**Extracted records:**
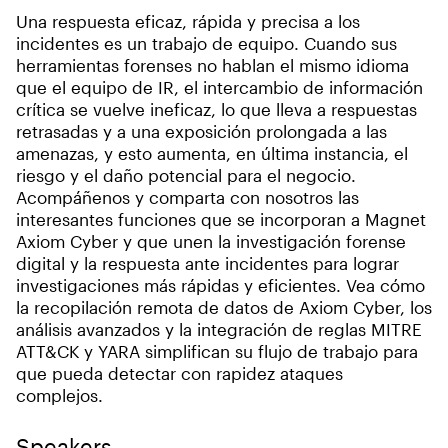
Una respuesta eficaz, rápida y precisa a los
incidentes es un trabajo de equipo. Cuando sus
herramientas forenses no hablan el mismo idioma
que el equipo de IR, el intercambio de información
crítica se vuelve ineficaz, lo que lleva a respuestas
retrasadas y a una exposición prolongada a las
amenazas, y esto aumenta, en última instancia, el
riesgo y el daño potencial para el negocio.
Acompáñenos y comparta con nosotros las
interesantes funciones que se incorporan a Magnet
Axiom Cyber y que unen la investigación forense
digital y la respuesta ante incidentes para lograr
investigaciones más rápidas y eficientes. Vea cómo
la recopilación remota de datos de Axiom Cyber, los
análisis avanzados y la integración de reglas MITRE
ATT&CK y YARA simplifican su flujo de trabajo para
que pueda detectar con rapidez ataques
complejos.
Speakers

**Problem to solve:**
In the listing above, the lines from the one containing "investigaciones más rápidas" through the last line are to be returned exactly.

**Task output:**
investigaciones más rápidas y eficientes. Vea cómo
la recopilación remota de datos de Axiom Cyber, los
análisis avanzados y la integración de reglas MITRE
ATT&CK y YARA simplifican su flujo de trabajo para
que pueda detectar con rapidez ataques
complejos.
Speakers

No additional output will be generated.